Bien sûr, un registre plus soutenu est nécessaire dans certains contextes (affaires, communications publiques…), mais il faut aussi respecter les autres formes de « parlures ». Après tout, la diversité, ça touche aussi la langue sous toutes ses formes.
Je vous recommande chaudement cette pièce qui marie habilement humour et réflexion.
Vivre avec la surdité dans un environnement linguistique où on est minoritaire
J’ai été touchée par cet article de Francopresse sur les défis vécus par les personnes malentendantes francophones vivant en milieu minoritaire (dans une communauté largement anglophone). Quand l’accès à la langue et à l’information est limité par des barrières à la fois linguistiques et fonctionnelles, c’est toute la vie sociale qui devient plus étroite.

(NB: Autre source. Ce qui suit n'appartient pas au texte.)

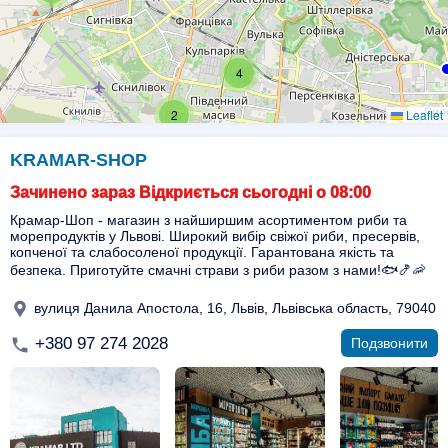
4
2
Leaflet
KRAMAR-SHOP
Зачинено зараз Відкриється сьогодні о 08:00
Крамар-Шоп - магазин з найширшим асортиментом риби та
морепродуктів у Львові. Широкий вибір свіжої риби, пресервів,
копченої та слабосоленої продукції. Гарантована якість та
безпека. Приготуйте смачні страви з риби разом з нами!🐟🍤🦐
вулиця Данила Апостола, 16, Львів, Львівська область, 79040
+380 97 274 2028
Подзвонити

« Former un interprète en LSQ prend des années », explique Richard Belzile, directeur général de l’Association des Sourds du Canada. « Il faut être bilingue français-anglais, comprendre la culture sourde et celle des entendants, et savoir adapter le message pour le rendre accessible. Or, les budgets étant souvent limités, cela crée une barrière énorme pour les personnes sourdes qui souhaitent des services en français. »
Impossible de rester de glace devant un tel enjeu. D’autant plus que j’ai développé un Guide de communication inclusive et accessible pour un grand client gouvernemental il y a quelques mois. Ce mandat m’a incitée à effectuer des recherches approfondies, à suivre des formations et à lire sur ces enjeux (ainsi que sur bien d’autres).
Je dois reconnaître que la société dans laquelle nous vivons a encore beaucoup de chemin à parcourir pour favoriser la véritable et pleine intégration des personnes qui vivent avec des handicaps de cette nature.